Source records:
----

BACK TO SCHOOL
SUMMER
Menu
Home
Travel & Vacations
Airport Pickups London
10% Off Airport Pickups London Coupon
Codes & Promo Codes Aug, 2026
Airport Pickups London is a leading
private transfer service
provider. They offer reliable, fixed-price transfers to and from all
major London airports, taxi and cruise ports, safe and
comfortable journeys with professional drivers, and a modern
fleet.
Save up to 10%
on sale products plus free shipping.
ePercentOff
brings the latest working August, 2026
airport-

----

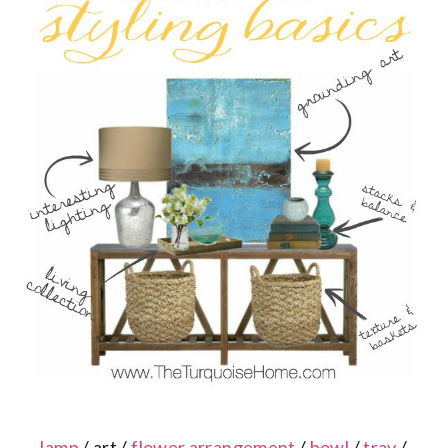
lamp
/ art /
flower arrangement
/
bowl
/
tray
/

----

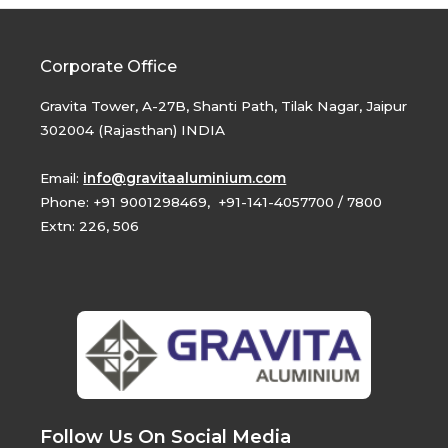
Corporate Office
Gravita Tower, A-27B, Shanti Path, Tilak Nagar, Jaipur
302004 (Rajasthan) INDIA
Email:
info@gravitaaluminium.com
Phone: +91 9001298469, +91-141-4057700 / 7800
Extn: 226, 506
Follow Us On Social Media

----

* Task to carry out: Look through the entries, and return every line that the word "London" appears in.

* Exercise result:
Airport Pickups London
10% Off Airport Pickups London Coupon
Airport Pickups London is a leading
major London airports, taxi and cruise ports, safe and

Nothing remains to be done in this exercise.